Additional facilities include a theme park, a cultural center, and even laser light shows. This is truly a gem in the making for South Asian architecture. Peep the video below for a stunning visual walkthrough.
Kapadia Residence – Coalesce Design Studio – Karachi, Pakistan
The goal of this South Asian design was to create a perception of what “the architecture of the moment” is. Coalesce Design Studio’s team then translated that goal by unifying the house through the transparent built form, open spaces, and visual experiences.
Every line, shape, and indent of this house responds to the other in a composed, simple fashion. The result is a beach house-like structure that has an abundance of natural light, a constant flow of fresh air, and a calming white exterior.
Additional photos of the this house can be seen here.
Dolmen City – Arshad Shahid Abdulla – Karachi, Pakistan
One of Karachi’s best developments sits on the sandy shores of Clifton Beach.
A nautical theme is present throughout the entertainment and also retail spaces of this development. All public interior spaces contain design elements that evoke a sea-faring feeling. These elements include ship decks, seascapes, draw bridges, and marine life.
The Harbour Front is the architectural showpiece. The huge white sail of the office building dominates the Clifton Beach skyline.
The Statesman – Studio Morphogenesis – Dhaka, Bangladesh
The Statesman is a modern residential building situated in the heart of Dhaka. The building operates with introvert and also extrovert personalities.
On the north side, the glass façade opens the interior to natural light and open views of the neighborhood. Then, the south side has a screened-box façade that holds for a private zone for residents.
Also, check out ArchDaily’s in-depth review of the studio Morphogenesis’ latest masterpiece.
Teach For Bangladesh Head Office – Studio Dhaka – Dhaka, Bangladesh
This collaborative open-plan workspace has been designed as if the spaces are “weaving the nature.”
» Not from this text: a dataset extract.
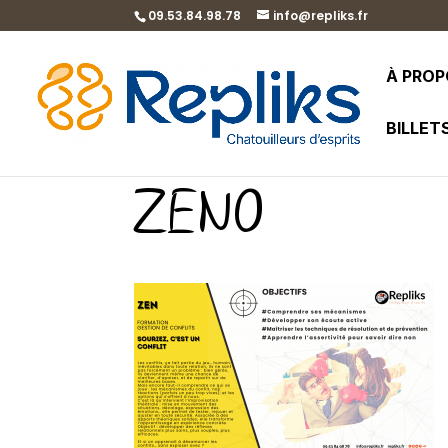
09.53.84.98.78
info@repliks.fr
À PRO
BILLET
ZEN0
Teach for Bangladesh’s headquarters has made the most of its limited budget. The designs of this building also resonate with Bangladeshi design aesthetics. Naturally lit and ventilated rooms combined with modern furnishings pair seamlessly.
Making the most of the land has enabled the architects of Studio Dhaka to produce a low energy-consuming structure. See the video below for a pleasant tour of the Teach For Bangladesh Headquarter.
Tree Top Cabins – KWA Architects – Norton Bridge, Sri Lanka
This stunning treetop cabin development is located near the Seven Virgins mountain range in Sri Lanka.
The open glass facades truly accentuate the experience of taking in the sites and sounds. Visitors have the privilege of taking the sights of the mountain range and also the two waterfalls on both sides of the site.
KWA architects give “becoming one with nature” a whole new meaning.
Azure 10 Villas – A-Designstudio – Ussangoda, Sri Lanka
This is beach living at its finest.
This collection of 10 luxury villas provides wrap-around views of the Laccadive Sea. The ground-floor bedroom seamlessly opens up to a sparkling blue pool. Also, the hues used for this site are mutually inclusive of the beach surroundings. It includes sand tines, white beige, and also mud red.
The combination of tropical plants, the ocean breeze, and the open beach provides for the truest sensation of tranquility. See the video below for a glimpse into this tropical lifestyle.
A stunning new age for South Asian architecture
This new age of South Asian architecture is only in its infancy. Younger architects are now entering the scene with vivacious visions, inspiring ideas, and bolder builds.
The future of South Asian architecture is in artistic hands.